An exact copy of all the data below is needed.
= = =
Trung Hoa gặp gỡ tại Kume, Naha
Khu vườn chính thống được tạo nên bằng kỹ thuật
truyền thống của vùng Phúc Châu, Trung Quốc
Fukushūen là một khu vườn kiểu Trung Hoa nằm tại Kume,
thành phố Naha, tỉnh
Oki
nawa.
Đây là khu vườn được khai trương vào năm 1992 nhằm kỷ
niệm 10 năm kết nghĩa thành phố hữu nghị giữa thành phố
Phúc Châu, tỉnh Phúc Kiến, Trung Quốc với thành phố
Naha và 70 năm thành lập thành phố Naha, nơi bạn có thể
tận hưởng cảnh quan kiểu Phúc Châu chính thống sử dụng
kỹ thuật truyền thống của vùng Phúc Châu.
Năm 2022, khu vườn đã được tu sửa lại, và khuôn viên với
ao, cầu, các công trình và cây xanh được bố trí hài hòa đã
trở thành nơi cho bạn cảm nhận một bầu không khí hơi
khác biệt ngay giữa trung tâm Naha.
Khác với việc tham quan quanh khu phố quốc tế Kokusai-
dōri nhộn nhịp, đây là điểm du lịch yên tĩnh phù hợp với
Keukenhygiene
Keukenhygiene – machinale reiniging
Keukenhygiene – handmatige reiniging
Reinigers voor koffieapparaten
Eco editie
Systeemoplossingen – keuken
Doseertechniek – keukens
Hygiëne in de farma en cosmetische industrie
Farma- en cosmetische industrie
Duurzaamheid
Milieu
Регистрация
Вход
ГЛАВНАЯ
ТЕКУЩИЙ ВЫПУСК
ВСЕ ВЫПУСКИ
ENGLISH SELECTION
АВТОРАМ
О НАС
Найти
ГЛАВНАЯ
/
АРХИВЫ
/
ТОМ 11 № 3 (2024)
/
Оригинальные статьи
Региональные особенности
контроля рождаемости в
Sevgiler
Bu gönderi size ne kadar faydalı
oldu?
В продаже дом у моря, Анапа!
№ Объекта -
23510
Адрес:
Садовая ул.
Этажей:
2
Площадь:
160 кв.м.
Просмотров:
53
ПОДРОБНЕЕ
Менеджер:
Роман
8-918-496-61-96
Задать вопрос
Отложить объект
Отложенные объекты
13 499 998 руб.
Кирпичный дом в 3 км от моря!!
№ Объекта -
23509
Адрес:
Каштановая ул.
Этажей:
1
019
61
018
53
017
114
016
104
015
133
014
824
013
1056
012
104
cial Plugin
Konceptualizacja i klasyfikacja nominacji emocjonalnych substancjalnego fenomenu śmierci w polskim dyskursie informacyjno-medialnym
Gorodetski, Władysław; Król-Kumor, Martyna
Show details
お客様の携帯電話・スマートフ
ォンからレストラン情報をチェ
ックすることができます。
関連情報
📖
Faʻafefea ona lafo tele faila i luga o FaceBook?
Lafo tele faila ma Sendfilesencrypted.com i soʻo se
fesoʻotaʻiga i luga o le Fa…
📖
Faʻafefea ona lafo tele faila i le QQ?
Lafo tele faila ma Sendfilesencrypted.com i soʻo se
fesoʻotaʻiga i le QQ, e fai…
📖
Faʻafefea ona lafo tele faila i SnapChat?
= = =
**TASK ANSWER**
Trung Hoa gặp gỡ tại Kume, Naha
Khu vườn chính thống được tạo nên bằng kỹ thuật
truyền thống của vùng Phúc Châu, Trung Quốc
Fukushūen là một khu vườn kiểu Trung Hoa nằm tại Kume,
thành phố Naha, tỉnh
Oki
nawa.
Đây là khu vườn được khai trương vào năm 1992 nhằm kỷ
niệm 10 năm kết nghĩa thành phố hữu nghị giữa thành phố
Phúc Châu, tỉnh Phúc Kiến, Trung Quốc với thành phố
Naha và 70 năm thành lập thành phố Naha, nơi bạn có thể
tận hưởng cảnh quan kiểu Phúc Châu chính thống sử dụng
kỹ thuật truyền thống của vùng Phúc Châu.
Năm 2022, khu vườn đã được tu sửa lại, và khuôn viên với
ao, cầu, các công trình và cây xanh được bố trí hài hòa đã
trở thành nơi cho bạn cảm nhận một bầu không khí hơi
khác biệt ngay giữa trung tâm Naha.
Khác với việc tham quan quanh khu phố quốc tế Kokusai-
dōri nhộn nhịp, đây là điểm du lịch yên tĩnh phù hợp với
Keukenhygiene
Keukenhygiene – machinale reiniging
Keukenhygiene – handmatige reiniging
Reinigers voor koffieapparaten
Eco editie
Systeemoplossingen – keuken
Doseertechniek – keukens
Hygiëne in de farma en cosmetische industrie
Farma- en cosmetische industrie
Duurzaamheid
Milieu
Регистрация
Вход
ГЛАВНАЯ
ТЕКУЩИЙ ВЫПУСК
ВСЕ ВЫПУСКИ
ENGLISH SELECTION
АВТОРАМ
О НАС
Найти
ГЛАВНАЯ
/
АРХИВЫ
/
ТОМ 11 № 3 (2024)
/
Оригинальные статьи
Региональные особенности
контроля рождаемости в
Sevgiler
Bu gönderi size ne kadar faydalı
oldu?
В продаже дом у моря, Анапа!
№ Объекта -
23510
Адрес:
Садовая ул.
Этажей:
2
Площадь:
160 кв.м.
Просмотров:
53
ПОДРОБНЕЕ
Менеджер:
Роман
8-918-496-61-96
Задать вопрос
Отложить объект
Отложенные объекты
13 499 998 руб.
Кирпичный дом в 3 км от моря!!
№ Объекта -
23509
Адрес:
Каштановая ул.
Этажей:
1
019
61
018
53
017
114
016
104
015
133
014
824
013
1056
012
104
cial Plugin
Konceptualizacja i klasyfikacja nominacji emocjonalnych substancjalnego fenomenu śmierci w polskim dyskursie informacyjno-medialnym
Gorodetski, Władysław; Król-Kumor, Martyna
Show details
お客様の携帯電話・スマートフ
ォンからレストラン情報をチェ
ックすることができます。
関連情報
📖
Faʻafefea ona lafo tele faila i luga o FaceBook?
Lafo tele faila ma Sendfilesencrypted.com i soʻo se
fesoʻotaʻiga i luga o le Fa…
📖
Faʻafefea ona lafo tele faila i le QQ?
Lafo tele faila ma Sendfilesencrypted.com i soʻo se
fesoʻotaʻiga i le QQ, e fai…
📖
Faʻafefea ona lafo tele faila i SnapChat?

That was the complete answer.